BEGIN

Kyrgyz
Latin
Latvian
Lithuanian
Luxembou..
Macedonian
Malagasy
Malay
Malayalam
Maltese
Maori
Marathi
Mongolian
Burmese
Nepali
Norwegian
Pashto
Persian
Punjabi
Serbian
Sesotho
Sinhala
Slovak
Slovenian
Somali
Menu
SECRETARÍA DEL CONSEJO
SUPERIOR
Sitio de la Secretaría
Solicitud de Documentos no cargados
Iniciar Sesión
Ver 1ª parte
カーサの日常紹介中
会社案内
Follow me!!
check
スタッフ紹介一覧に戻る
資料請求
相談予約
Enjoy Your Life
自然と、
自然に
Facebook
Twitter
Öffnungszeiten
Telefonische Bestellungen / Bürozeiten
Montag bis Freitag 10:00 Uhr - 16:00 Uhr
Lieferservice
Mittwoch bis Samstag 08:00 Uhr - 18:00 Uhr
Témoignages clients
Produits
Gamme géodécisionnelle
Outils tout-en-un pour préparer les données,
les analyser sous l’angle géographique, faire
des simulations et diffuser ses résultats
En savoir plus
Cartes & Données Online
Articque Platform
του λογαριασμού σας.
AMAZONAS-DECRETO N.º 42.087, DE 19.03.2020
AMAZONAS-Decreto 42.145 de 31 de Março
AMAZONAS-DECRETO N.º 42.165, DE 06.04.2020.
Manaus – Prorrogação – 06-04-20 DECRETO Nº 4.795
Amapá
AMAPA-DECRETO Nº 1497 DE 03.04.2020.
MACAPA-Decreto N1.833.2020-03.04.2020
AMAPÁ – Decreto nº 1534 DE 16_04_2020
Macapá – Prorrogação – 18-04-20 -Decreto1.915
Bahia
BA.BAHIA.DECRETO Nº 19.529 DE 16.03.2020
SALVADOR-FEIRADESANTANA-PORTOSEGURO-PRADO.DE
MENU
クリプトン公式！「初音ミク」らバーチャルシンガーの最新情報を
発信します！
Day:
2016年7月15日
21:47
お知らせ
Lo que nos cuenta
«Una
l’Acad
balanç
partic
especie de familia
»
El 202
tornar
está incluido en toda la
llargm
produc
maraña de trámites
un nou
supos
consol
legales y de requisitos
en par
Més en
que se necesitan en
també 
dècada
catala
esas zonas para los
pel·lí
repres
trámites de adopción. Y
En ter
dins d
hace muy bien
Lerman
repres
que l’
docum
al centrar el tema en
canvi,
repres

END

### WHAT YOU ARE ASKED TO DO
Which lines above contain "trámites"? Show each of them.

### EXPECTED ANSWER
maraña de trámites
trámites de adopción. Y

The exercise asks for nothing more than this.